Slide View : Parallel Programming

Previous | Next --- Slide 30 of 52

dhrubamahanta

Sometimes for performance boost, we compile our programs with specific switches (eg, AVX-512 for Intel). Does it work as directive to Superscalar execution?

ILP seems to be a functionality designed and implemented for a CPU core. Does it works in the same way for a virtual core, when hyper threading is enabled?

kayvonf

@dhrubamahanta. We'll get into answers to both of those question in Lecture 2. I'll refer to superscalar execution as an implementation where the processor executes multiple instructions from a single instruction stream in parallel (these instructions that are logically executed sequentially, but have no dependencies and thus can be executed in parallel with no impact on program output).
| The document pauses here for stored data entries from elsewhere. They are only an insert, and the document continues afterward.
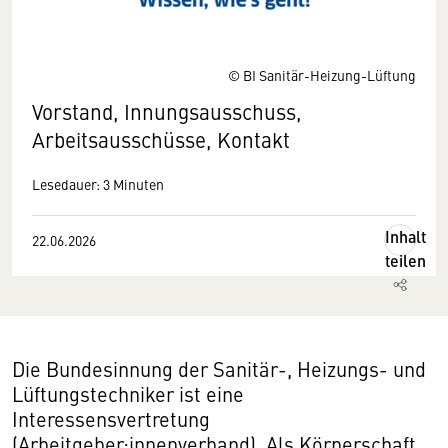
© BI Sanitär-Heizung-Lüftung
Vorstand, Innungsausschuss,
Arbeitsausschüsse, Kontakt
Lesedauer: 3 Minuten
Inhalt
22.06.2026
teilen
Die Bundesinnung der Sanitär-, Heizungs- und
Lüftungstechniker ist eine
Interessensvertretung
(Arbeitgeber:innenverband). Als Körperschaft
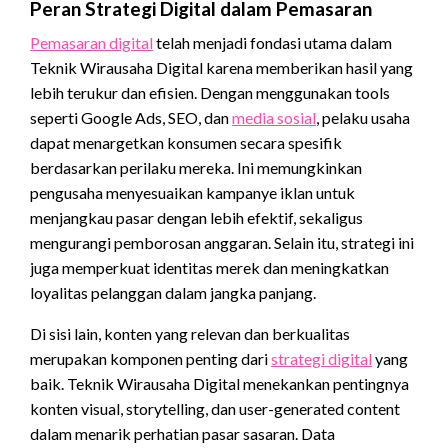
Peran Strategi Digital dalam Pemasaran
Pemasaran digital
telah menjadi fondasi utama dalam
Teknik Wirausaha Digital karena memberikan hasil yang
lebih terukur dan efisien. Dengan menggunakan tools
seperti Google Ads, SEO, dan
media sosial
, pelaku usaha
dapat menargetkan konsumen secara spesifik
berdasarkan perilaku mereka. Ini memungkinkan
pengusaha menyesuaikan kampanye iklan untuk
menjangkau pasar dengan lebih efektif, sekaligus
mengurangi pemborosan anggaran. Selain itu, strategi ini
juga memperkuat identitas merek dan meningkatkan
loyalitas pelanggan dalam jangka panjang.
Di sisi lain, konten yang relevan dan berkualitas
merupakan komponen penting dari
strategi digital
yang
baik. Teknik Wirausaha Digital menekankan pentingnya
konten visual, storytelling, dan user-generated content
dalam menarik perhatian pasar sasaran. Data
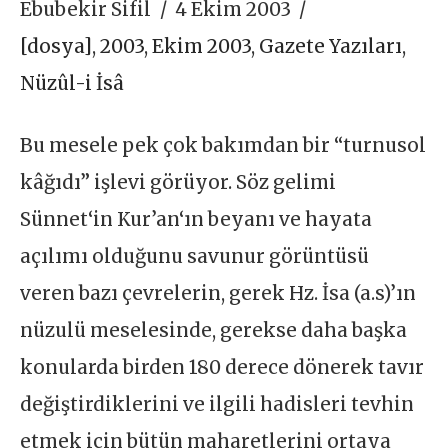
Ebubekir Sifil
4 Ekim 2003
[dosya]
,
2003
,
Ekim 2003
,
Gazete Yazıları
,
Nüzûl-i İsâ
Bu mesele pek çok bakımdan bir “turnusol
kâğıdı” işlevi görüyor. Söz gelimi
Sünnet‘in Kur’an‘ın beyanı ve hayata
açılımı olduğunu savunur görüntüsü
veren bazı çevrelerin, gerek Hz. İsa (a.s)’ın
nüzulü meselesinde, gerekse daha başka
konularda birden 180 derece dönerek tavır
değiştirdiklerini ve ilgili hadisleri tevhin
etmek için bütün maharetlerini ortaya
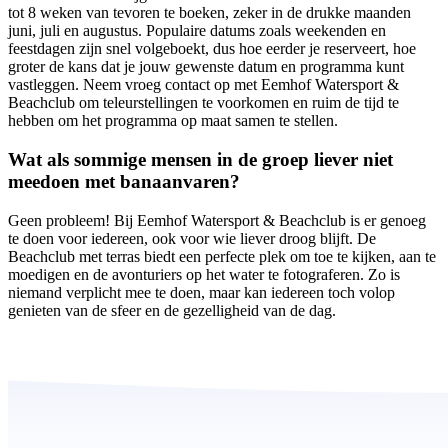
tot 8 weken van tevoren te boeken, zeker in de drukke maanden
juni, juli en augustus. Populaire datums zoals weekenden en
feestdagen zijn snel volgeboekt, dus hoe eerder je reserveert, hoe
groter de kans dat je jouw gewenste datum en programma kunt
vastleggen. Neem vroeg contact op met Eemhof Watersport &
Beachclub om teleurstellingen te voorkomen en ruim de tijd te
hebben om het programma op maat samen te stellen.
Wat als sommige mensen in de groep liever niet
meedoen met banaanvaren?
Geen probleem! Bij Eemhof Watersport & Beachclub is er genoeg
te doen voor iedereen, ook voor wie liever droog blijft. De
Beachclub met terras biedt een perfecte plek om toe te kijken, aan te
moedigen en de avonturiers op het water te fotograferen. Zo is
niemand verplicht mee te doen, maar kan iedereen toch volop
genieten van de sfeer en de gezelligheid van de dag.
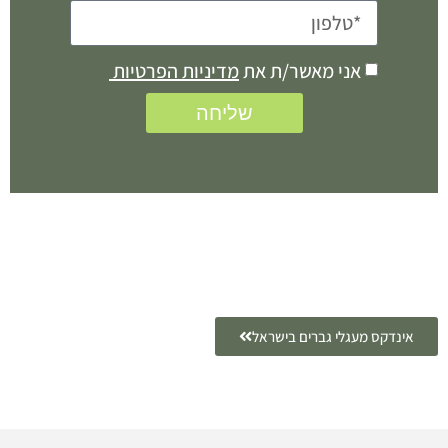
אני מאשר/ת את
מדיניות הפרטיות
שליחה
אינדקס מעגלי גברים בישראל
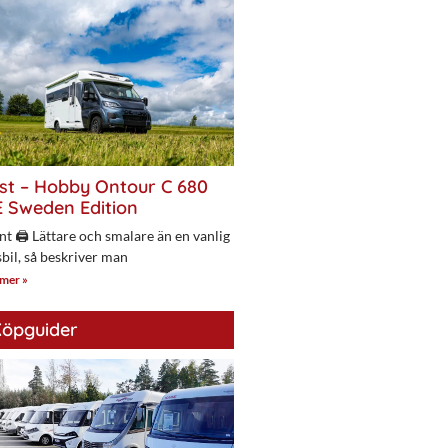
st – Hobby Ontour C 680
 Sweden Edition
nt 🖨 Lättare och smalare än en vanlig
bil, så beskriver man
 mer »
öpguider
On an x86 CPU, a SIMD instruction, such as AVX2, AVX-512 (on ARM CPUs feature "Neon" SIMD instructions) is a single instruction that explicitly describes an operation performed on a fixed-width vector of values. For example, an AVX add instruction adds two 256-bit registers, each containing eight floating point values to produce an 8-vector as a result. Executing an explicit, 8-wide vector instruction present in the instruction stream is a different approach to achieving parallel execution than a superscalar processor implementation that dynamically inspects a sequence of eight instructions in the instruction stream, determines that they are independent, and then executes them in parallel on eight execution units.

truenorthwest

When optimizing code, do compilers attempt to "superscalarfy" the code when choosing how to translate a high level language into assembly? If so, would the compiler also be taking into account the number of available execution units on the underlying hardware?